## Work task:
Which lines of the records below contain the word "Save"? Copy each of them out.

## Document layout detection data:
——————

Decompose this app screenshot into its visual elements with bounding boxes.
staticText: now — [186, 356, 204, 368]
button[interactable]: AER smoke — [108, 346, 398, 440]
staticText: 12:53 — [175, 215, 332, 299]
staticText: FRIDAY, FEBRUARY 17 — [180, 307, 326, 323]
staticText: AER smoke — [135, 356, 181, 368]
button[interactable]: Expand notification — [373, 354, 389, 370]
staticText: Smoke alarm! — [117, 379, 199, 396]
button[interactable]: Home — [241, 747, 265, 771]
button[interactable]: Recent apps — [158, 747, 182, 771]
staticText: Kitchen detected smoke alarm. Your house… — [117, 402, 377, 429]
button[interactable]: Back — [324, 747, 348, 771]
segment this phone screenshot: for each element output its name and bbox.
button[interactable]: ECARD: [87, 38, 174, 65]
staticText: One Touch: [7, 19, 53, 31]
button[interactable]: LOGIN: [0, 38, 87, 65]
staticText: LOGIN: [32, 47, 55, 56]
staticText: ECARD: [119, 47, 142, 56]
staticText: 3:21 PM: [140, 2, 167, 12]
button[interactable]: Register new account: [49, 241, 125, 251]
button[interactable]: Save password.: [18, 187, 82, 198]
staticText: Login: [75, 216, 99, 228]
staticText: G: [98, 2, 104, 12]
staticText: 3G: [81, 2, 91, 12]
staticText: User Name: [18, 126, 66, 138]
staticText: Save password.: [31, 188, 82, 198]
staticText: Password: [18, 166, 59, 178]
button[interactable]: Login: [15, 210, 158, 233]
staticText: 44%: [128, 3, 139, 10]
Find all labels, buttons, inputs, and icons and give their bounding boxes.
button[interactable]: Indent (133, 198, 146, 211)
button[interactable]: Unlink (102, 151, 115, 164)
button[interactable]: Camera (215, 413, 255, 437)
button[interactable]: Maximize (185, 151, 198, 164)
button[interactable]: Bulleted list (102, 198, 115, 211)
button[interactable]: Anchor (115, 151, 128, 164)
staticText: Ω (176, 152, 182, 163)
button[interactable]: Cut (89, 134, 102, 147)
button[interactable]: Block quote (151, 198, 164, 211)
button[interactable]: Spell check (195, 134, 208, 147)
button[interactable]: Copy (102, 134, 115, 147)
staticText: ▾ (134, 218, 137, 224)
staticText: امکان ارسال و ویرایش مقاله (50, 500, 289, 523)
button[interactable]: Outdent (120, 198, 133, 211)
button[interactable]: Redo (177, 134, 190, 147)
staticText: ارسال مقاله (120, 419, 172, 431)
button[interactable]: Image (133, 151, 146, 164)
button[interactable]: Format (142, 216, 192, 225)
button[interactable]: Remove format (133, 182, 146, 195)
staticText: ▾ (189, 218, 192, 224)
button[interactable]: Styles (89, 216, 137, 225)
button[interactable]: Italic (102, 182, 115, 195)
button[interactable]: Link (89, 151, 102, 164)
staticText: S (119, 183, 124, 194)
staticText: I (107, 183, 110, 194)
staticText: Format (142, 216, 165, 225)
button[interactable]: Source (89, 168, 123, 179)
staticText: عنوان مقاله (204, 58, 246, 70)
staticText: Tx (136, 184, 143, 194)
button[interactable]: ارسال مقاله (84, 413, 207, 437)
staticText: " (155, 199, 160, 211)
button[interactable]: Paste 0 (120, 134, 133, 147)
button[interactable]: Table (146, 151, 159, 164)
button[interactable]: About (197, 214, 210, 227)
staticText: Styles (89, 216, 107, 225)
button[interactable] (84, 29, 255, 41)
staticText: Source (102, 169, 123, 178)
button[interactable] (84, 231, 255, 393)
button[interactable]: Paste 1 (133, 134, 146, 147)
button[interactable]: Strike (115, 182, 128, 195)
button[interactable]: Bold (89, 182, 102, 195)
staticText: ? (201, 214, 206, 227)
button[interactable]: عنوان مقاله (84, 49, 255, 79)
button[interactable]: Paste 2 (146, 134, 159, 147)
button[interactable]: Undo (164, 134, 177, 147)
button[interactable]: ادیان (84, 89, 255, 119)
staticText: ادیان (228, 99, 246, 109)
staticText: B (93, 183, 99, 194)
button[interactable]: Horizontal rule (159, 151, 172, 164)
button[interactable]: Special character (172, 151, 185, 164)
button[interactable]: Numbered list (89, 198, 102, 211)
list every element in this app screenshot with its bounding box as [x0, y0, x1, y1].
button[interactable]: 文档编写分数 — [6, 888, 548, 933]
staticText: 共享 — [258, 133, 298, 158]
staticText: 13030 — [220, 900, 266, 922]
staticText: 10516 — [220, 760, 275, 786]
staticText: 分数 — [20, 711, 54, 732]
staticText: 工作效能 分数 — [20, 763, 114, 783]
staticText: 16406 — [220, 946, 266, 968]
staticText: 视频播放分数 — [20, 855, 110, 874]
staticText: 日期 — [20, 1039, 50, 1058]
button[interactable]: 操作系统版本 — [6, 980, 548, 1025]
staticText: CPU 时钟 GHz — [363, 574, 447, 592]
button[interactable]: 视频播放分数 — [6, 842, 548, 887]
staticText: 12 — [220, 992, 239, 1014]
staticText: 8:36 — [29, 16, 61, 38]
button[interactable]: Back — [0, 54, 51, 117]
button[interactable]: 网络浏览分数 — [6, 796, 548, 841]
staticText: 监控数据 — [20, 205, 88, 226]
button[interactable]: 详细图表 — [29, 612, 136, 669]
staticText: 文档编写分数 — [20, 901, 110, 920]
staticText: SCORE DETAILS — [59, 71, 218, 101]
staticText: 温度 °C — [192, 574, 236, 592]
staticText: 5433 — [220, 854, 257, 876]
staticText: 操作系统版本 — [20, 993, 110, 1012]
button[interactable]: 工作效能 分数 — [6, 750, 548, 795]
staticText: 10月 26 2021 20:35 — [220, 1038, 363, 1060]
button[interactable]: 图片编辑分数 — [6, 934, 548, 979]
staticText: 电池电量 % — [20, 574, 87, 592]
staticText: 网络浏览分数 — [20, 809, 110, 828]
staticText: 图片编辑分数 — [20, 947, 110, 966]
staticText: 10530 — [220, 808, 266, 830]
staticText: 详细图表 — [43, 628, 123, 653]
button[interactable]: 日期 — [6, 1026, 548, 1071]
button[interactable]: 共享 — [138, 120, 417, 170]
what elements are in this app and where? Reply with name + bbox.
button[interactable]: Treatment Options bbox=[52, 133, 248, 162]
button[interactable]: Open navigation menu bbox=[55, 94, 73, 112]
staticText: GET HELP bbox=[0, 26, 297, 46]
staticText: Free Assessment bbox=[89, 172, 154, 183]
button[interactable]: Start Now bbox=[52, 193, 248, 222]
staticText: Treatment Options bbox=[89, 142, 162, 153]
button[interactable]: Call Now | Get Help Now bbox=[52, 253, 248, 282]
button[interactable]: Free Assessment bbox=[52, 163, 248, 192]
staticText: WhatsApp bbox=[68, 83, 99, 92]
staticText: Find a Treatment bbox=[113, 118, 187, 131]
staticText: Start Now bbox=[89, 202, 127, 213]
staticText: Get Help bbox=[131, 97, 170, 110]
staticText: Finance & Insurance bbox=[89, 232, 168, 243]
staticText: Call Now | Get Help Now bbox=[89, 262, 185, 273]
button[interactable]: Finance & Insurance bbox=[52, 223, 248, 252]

——————

## Exercise response:
button[interactable]: Save password.: [18, 187, 82, 198]
staticText: Save password.: [31, 188, 82, 198]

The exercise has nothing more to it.